Reading a classic scary story is always a chancy thing. Some scary stories have been so superseded by subsequent stories that they seem quaint in comparison and we wonder what all the fuss was about. Dracula comes to mind here. The ones that stick around often have something else that makes them stick in the brain. Frankenstein doesn’t have much power to freak us out these days but has plenty of food for thought when it comes to the ethics of science. William Peter Blatty’s The Exorcist is the rare book that has both. Fifty-two years after its first appearance, The Exorcist still holds enough terror to make it a perfect Halloween read for me.

I’ve never seen the film version of The Exorcist but the story (film and book) made such an impact that I feel I knew a lot of what was going to happen through cultural osmosis. (This is why I’m going to skip my usual semi-summary of the plot.) In spite of this foreknowledge, I was still on the edge of my couch while I read the book. I read the whole thing in one day because I just had to know what was going to happen to Regan and her mother, Chris, and whether the two priests, Father Damien and Father Merrin, would manage to send the monstrosity back where it came from.

There are some areas where The Exorcist shows its age. Chris MacNeil’s girlish way of speaking grated a bit. I had a hard time taking her seriously as an adult because she cultivates such a girl-next-door persona, someone who says pits instead of dropping a mild swear. I suspect that Chris’s vocabulary would have sounded entirely natural in 1971. More interesting for me was the way that Father Damien, as he builds his case for an exorcism, is perfectly willing to accept telekinesis and telepathy as natural phenomena rather than supernatural ones. In the 1970s, extrasensory perception seems to have been much more plausible than we find it today.

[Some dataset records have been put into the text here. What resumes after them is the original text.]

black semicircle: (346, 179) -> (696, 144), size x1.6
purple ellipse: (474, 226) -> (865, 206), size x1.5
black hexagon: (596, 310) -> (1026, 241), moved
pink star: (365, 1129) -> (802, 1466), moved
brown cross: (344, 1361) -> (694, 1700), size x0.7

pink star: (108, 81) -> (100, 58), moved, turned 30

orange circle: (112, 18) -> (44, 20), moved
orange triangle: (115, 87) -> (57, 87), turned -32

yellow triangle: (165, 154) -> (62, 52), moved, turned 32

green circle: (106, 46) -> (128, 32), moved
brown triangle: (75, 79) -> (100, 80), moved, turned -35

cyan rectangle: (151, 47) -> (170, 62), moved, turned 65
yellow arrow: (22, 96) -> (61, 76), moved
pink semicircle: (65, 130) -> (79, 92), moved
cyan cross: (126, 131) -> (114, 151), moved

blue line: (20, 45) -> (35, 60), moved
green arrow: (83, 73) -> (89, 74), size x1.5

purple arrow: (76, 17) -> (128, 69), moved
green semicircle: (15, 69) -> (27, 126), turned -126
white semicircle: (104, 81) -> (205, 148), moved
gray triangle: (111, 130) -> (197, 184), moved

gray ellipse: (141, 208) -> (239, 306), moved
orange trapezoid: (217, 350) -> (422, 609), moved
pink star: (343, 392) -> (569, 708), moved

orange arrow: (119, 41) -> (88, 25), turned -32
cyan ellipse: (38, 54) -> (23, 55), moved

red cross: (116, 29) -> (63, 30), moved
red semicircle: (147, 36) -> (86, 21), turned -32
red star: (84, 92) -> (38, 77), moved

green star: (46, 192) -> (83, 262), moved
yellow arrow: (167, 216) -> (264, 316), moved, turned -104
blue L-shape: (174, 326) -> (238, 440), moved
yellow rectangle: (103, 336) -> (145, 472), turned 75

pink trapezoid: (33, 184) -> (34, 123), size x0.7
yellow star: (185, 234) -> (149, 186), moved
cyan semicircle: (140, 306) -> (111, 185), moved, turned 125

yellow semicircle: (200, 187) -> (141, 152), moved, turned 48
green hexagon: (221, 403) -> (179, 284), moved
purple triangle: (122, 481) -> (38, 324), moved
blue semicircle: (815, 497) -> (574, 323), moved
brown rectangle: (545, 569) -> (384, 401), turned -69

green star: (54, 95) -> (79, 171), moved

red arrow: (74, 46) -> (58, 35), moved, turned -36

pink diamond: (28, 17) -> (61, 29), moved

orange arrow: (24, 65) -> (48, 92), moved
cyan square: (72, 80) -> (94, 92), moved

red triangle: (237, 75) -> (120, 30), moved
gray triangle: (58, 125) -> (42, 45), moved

Father Damien was the best part of the book. Regan is mostly a sketch of a child before she is possessed by whatever it is. Chris annoyed me as much as she earned my sympathy. Father Merrin is a bit of a deux ex machina. But Father Damien appealed to me. He’s got the same sort of world-weariness that the best noir detectives have. He’s seen everything and most of it was bad, and yet, he still hopes that god is real. He wants god and goodness and love to be real. When Chris comes to him in desperation, Father Damien is willing to throw himself into the fight (infernal or otherwise) because he can’t not help someone who is suffering. The climax of The Exorcist moved me much more than I expected for a book that I believed was all about the existential terror of possession and demonic evil.

The Exorcist is the best Halloween pick I’ve read yet. I’m going to have to give my horror fan colleague a big thank you for suggesting it.

One thought on “The Exorcist, by William Peter Blatty

  1. I bought this and read it after seeing the Director’s cut (2000) movie recently.
    The edition I bought tracked the movie to a tee except that it gave the Detective’s investigations more attention.

    Add, yes, I also thought it strange that telekinesis and ESP got, if not a ‘pass’, a grudging acceptance as being just another phenomena to behold.